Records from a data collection
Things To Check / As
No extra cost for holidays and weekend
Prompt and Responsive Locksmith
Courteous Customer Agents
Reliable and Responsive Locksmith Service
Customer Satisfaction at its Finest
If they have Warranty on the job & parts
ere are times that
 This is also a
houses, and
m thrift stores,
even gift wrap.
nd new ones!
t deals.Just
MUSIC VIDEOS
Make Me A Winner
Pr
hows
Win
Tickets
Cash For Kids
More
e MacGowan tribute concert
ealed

--

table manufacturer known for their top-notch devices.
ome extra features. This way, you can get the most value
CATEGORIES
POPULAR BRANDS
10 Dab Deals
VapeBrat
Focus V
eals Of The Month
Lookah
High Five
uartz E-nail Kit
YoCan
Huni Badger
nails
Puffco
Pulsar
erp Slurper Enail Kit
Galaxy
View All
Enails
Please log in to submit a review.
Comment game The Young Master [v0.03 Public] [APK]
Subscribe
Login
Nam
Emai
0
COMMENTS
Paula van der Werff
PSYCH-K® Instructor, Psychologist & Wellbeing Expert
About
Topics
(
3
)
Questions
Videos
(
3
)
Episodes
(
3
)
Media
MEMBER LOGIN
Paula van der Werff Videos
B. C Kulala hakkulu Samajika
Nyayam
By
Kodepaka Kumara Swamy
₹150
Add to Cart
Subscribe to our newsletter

=== DESCRIPTION OF THE TASK ===
Start with the line above that contains "B. C Kulala hakkulu Samajika" and end with the line that contains "Subscribe to our newsletter". Write out those lines exactly, and only those.

=== TASK RESPONSE ===
B. C Kulala hakkulu Samajika
Nyayam
By
Kodepaka Kumara Swamy
₹150
Add to Cart
Subscribe to our newsletter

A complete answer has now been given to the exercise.